Additional Information: In addition to the information provided to you in these slides, you are strongly encouraged
to find and view animations and videos that describe the functioning of the peripheral auditory system and the
cochlea in particular. Visualisation in the form of these animations will be very helpful in understanding cochlear
signal processing.
Eg: Cochlear Animation – https://www.youtube.com/watch?v=dyenMluFaUw
Prof. , School of EE&T Term 3, 2022
ELEC3104: Mini-Project – Cochlear Signal Processing
TLT – Level 1: Introduction to Human Auditory System
and MATLAB coding fundamentals
Introduction to the Human Auditory System
✓ The human auditory system is responsible for
converting pressure variations caused by the
sound waves that reach the ear into nerve
impulses that are interpreted by the brain.
✓ The Human Auditory System is designed to
assess frequency (pitch) and amplitude
(loudness).
✓ The peripheral auditory system is divided into
the Outer Ear, Middle Ear, and Inner Ear.

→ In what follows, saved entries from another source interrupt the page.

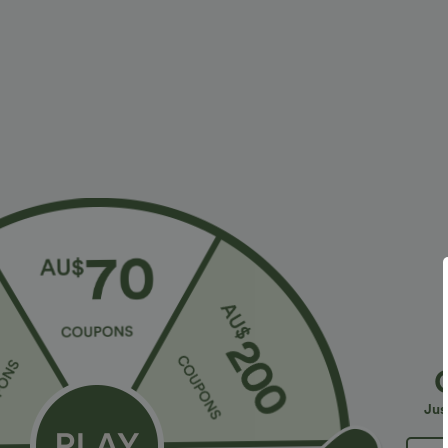
More To Love
Similar Styles
$38.95 USD
$32.95 USD
$56.95 USD
$54.95 USD
2 For $53.91 USD, 3 For
Limited Time Sale
B
$74.38 USD
High Waisted Drawstring
V
Halara Flex™ DayStretch High
Pocket Wide Leg Baggy
C
+19
Waisted Pocket Straight Leg
Casual Linen-Feel Pants
Jus
+28
Work Pants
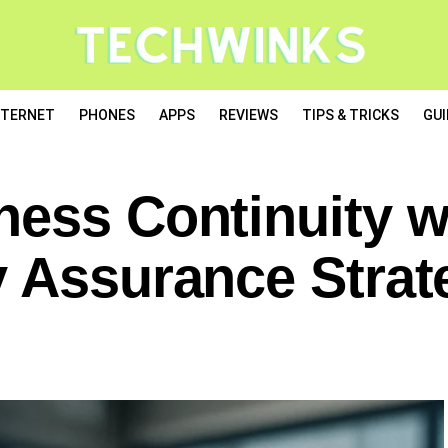
NTERNET
PHONES
APPS
REVIEWS
TIPS & TRICKS
GUI
ness Continuity w
y Assurance Strat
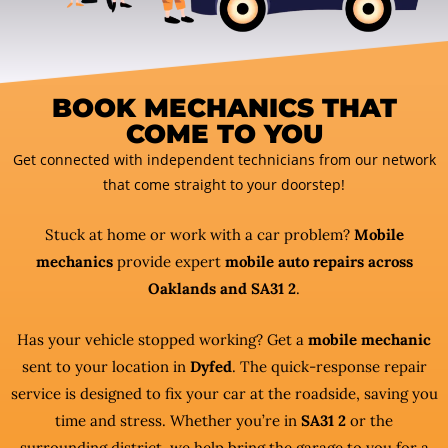
BOOK MECHANICS THAT
COME TO YOU
Get connected with independent technicians from our network
that come straight to your doorstep!
Stuck at home or work with a car problem?
Mobile
mechanics
provide expert
mobile auto repairs across
Oaklands and SA31 2
.
Has your vehicle stopped working? Get a
mobile mechanic
sent to your location in
Dyfed
. The quick-response repair
service is designed to fix your car at the roadside, saving you
time and stress. Whether you’re in
SA31 2
or the
surrounding district, we help bring the garage to you for a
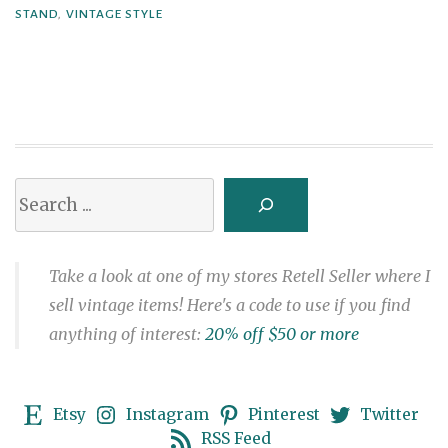
STAND
,
VINTAGE STYLE
Plant
Stand
(Free
Atomic
Patterns)”
Search
Take a look at one of my stores Retell Seller where I
sell vintage items! Here's a code to use if you find
anything of interest:
20% off $50 or more
Etsy
Instagram
Pinterest
Twitter
RSS Feed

✓ The peripheral auditory system and in particular
the cochlea can be viewed as a real-time
spectrum analyser.
✓ The primary role of the cochlea is to transform
the incoming complex sound wave at the ear
drum into electrical signals.
✓ The human ear can respond to minute pressure
variations in the air if they are in the
audible frequency range, roughly 20 Hz – 20 kHz
Electrical
Sounds Level
Faint 20dB (A faint Whisper is 30dB)
Soft (Quiet) 40dB
Moderate 60dB (normal conversation)
Loud 80dB (alarm clocks, vacuum cleaners)
Very Loud 90dB(Blenders);110dB (Concerts, car horns)

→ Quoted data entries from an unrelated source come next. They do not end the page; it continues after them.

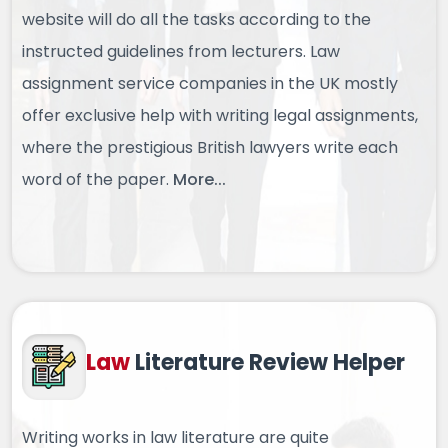
website will do all the tasks according to the
instructed guidelines from lecturers. Law
assignment service companies in the UK mostly
offer exclusive help with writing legal assignments,
where the prestigious British lawyers write each
word of the paper.
More...
Law
Literature
Review Helper
Writing works in law literature are quite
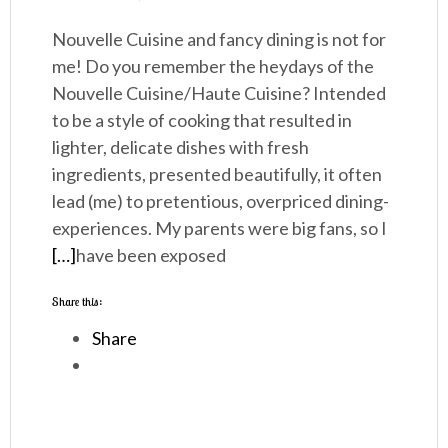
Nouvelle Cuisine and fancy dining is not for
me! Do you remember the heydays of the
Nouvelle Cuisine/Haute Cuisine? Intended
to be a style of cooking that resulted in
lighter, delicate dishes with fresh
ingredients, presented beautifully, it often
lead (me) to pretentious, overpriced dining-
experiences. My parents were big fans, so I
[…]
have been exposed
Share this:
Share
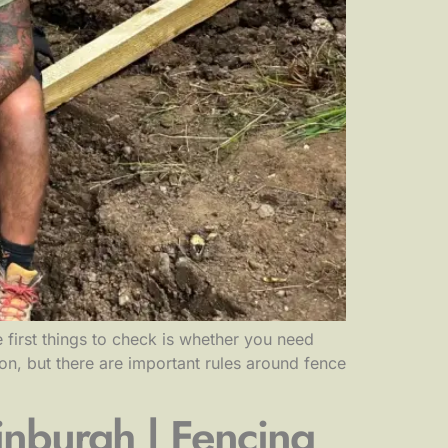
 first things to check is whether you need
on, but there are important rules around fence
nburgh | Fencing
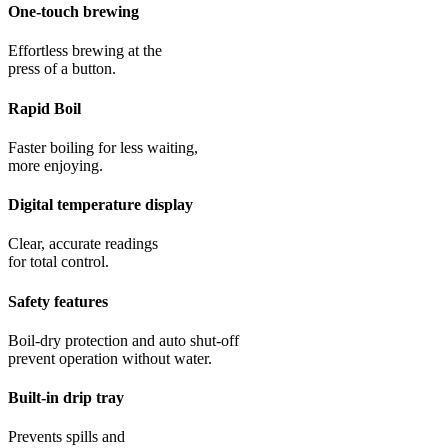
One-touch brewing
Effortless brewing at the
press of a button.
Rapid Boil
Faster boiling for less waiting,
more enjoying.
Digital temperature display
Clear, accurate readings
for total control.
Safety features
Boil-dry protection and auto shut-off
prevent operation without water.
Built-in drip tray
Prevents spills and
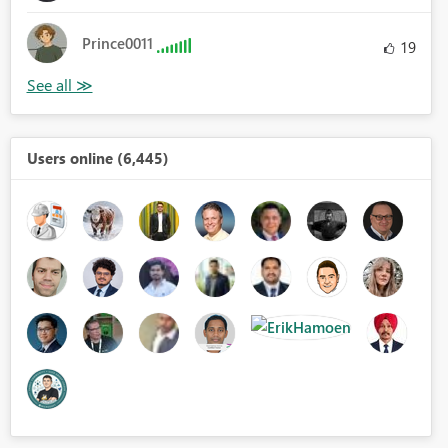
Prince0011
19
Users online (6,445)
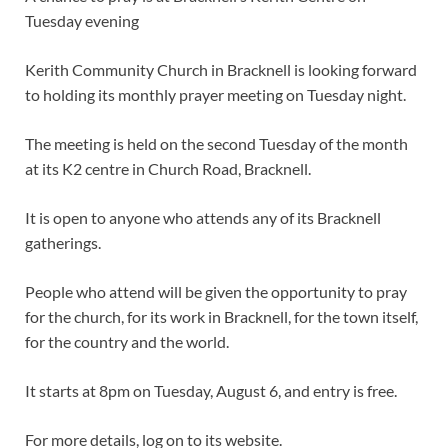
Tuesday evening
Kerith Community Church in Bracknell is looking forward
to holding its monthly prayer meeting on Tuesday night.
The meeting is held on the second Tuesday of the month
at its K2 centre in Church Road, Bracknell.
It is open to anyone who attends any of its Bracknell
gatherings.
People who attend will be given the opportunity to pray
for the church, for its work in Bracknell, for the town itself,
for the country and the world.
It starts at 8pm on Tuesday, August 6, and entry is free.
For more details, log on to its website.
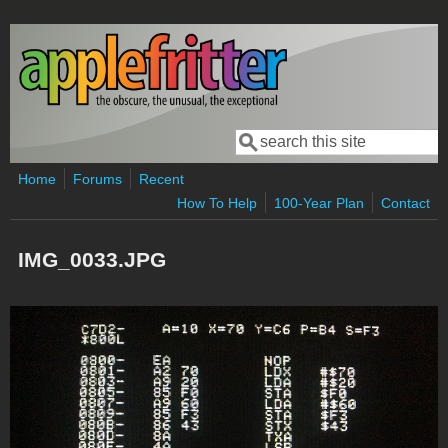
Skip to main content
Search
Search form
Home
Forums
Recent
How To Help
100-Year Plan
Contact
IMG_0033.JPG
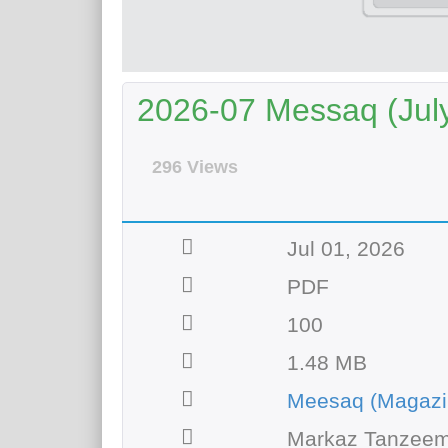
2026-07 Messaq (Jul
296 Views
Jul 01, 2026
PDF
100
1.48 MB
Meesaq (Magazi
Markaz Tanzeem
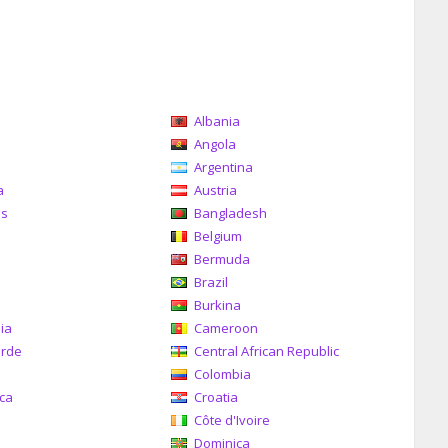
Albania
a
Angola
Argentina
a
Austria
as
Bangladesh
Belgium
Bermuda
Brazil
a
Burkina
ia
Cameroon
erde
Central African Republic
Colombia
ica
Croatia
Côte d'Ivoire
Dominica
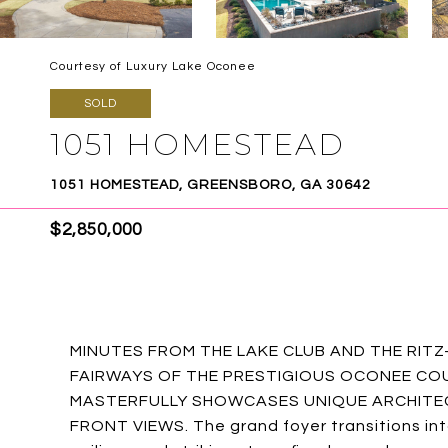
Courtesy of Luxury Lake Oconee
SOLD
1051 HOMESTEAD
1051 HOMESTEAD, GREENSBORO, GA 30642
$2,850,000
MINUTES FROM THE LAKE CLUB AND THE RIT
FAIRWAYS OF THE PRESTIGIOUS OCONEE COU
MASTERFULLY SHOWCASES UNIQUE ARCHITEC
FRONT VIEWS. The grand foyer transitions in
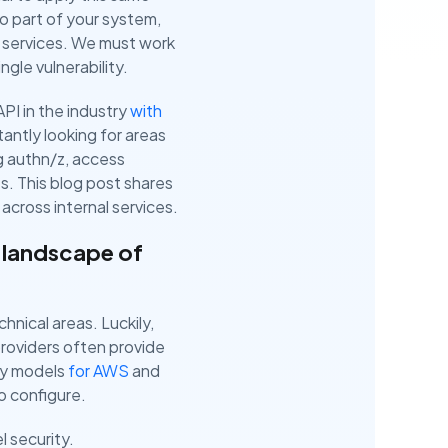
to part of your system,
al services. We must work
ngle vulnerability.
PI in the industry
with
antly looking for areas
ng authn/z, access
es. This blog post shares
across internal services.
 landscape of
hnical areas. Luckily,
roviders often provide
ity models
for AWS
and
to configure.
l security.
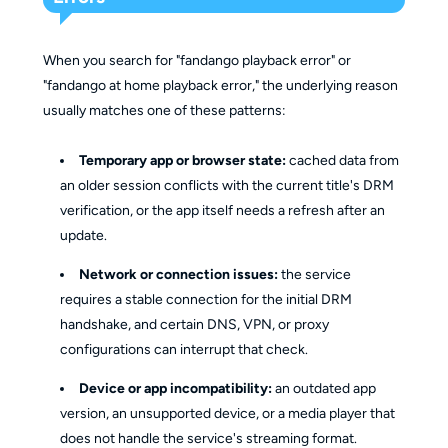
When you search for "fandango playback error" or
"fandango at home playback error," the underlying reason
usually matches one of these patterns:
Temporary app or browser state:
cached data from
an older session conflicts with the current title's DRM
verification, or the app itself needs a refresh after an
update.
Network or connection issues:
the service
requires a stable connection for the initial DRM
handshake, and certain DNS, VPN, or proxy
configurations can interrupt that check.
Device or app incompatibility:
an outdated app
version, an unsupported device, or a media player that
does not handle the service's streaming format.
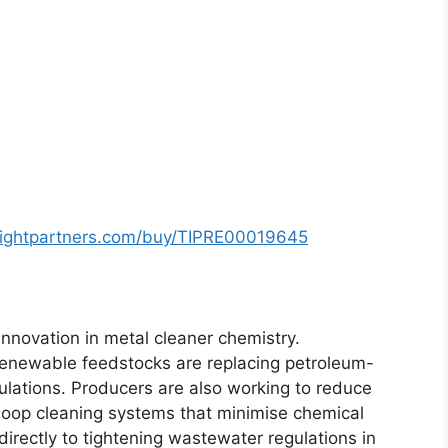
sightpartners.com/buy/TIPRE00019645
 innovation in metal cleaner chemistry.
renewable feedstocks are replacing petroleum-
lations. Producers are also working to reduce
loop cleaning systems that minimise chemical
rectly to tightening wastewater regulations in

Uncomfortable 120dB (jet planes during take off)
Painful and
130dB(Jackhammers); 140dB(Gunshots)
*Use hearing protection
✓ Over 85 dB for extended periods can cause permanent hearing loss
✓ Zero decibels (0 dB) represent the absolute threshold of human
hearing, below which we cannot hear a sound.
Outer Ear (Air Vibration): A resonator
✓ The pinna surround the ear canal and functions
as sound wave reflectors and attenuators .
✓ The sound waves enter a tube-like structure
called ear canal and it serves as a sound
amplifier.
✓ The sound waves travel through the canal and
reach the eardrum and cause it to vibrate
✓ The length (L) of the human ear canal is 2.8 cm
(and 7 mm in diameter)
✓ Speed of sound (c) = 340.3 m/sec ;
✓ The resonant frequency (f) of the canal is =
= 3,038Hz.
✓ The human outer ear is most sensitive at about
3kHz and provides about 20dB (decibels) of
gain to the eardrum at around 3000Hz.
Outer ear is a low-Q bandpass filter
(Representative figure only)
Middle Ear: An Impedance Matcher & an Amplifier
✓ Middle ear transforms the vibrating motion of
the eardrum into motion of the stapes via the
two tiny bones, the malleus and incus .
✓ The pressure of the sound waves on the oval
window is around 25 times higher than on the
✓ Since the sound Intensity (𝐼) is proportional (∝)
to the square pressure (𝑃2) , the sound intensity
increases 625 times (or 28dB)
✓ Middle ear converts acoustic energy to
mechanical energy and mechanical energy to
hydraulic energy
Outer Ear Middle Ear
The combined frequency response of the outer
and middle ear is a band-pass response, with
its peak dominated near 3 kHz
Middle Ear Gain function
✓ The inner ear consists of the cochlea responsible for converting the
vibrations of sound waves into electrochemical impulses which are
passed on to the brain via the auditory nerve.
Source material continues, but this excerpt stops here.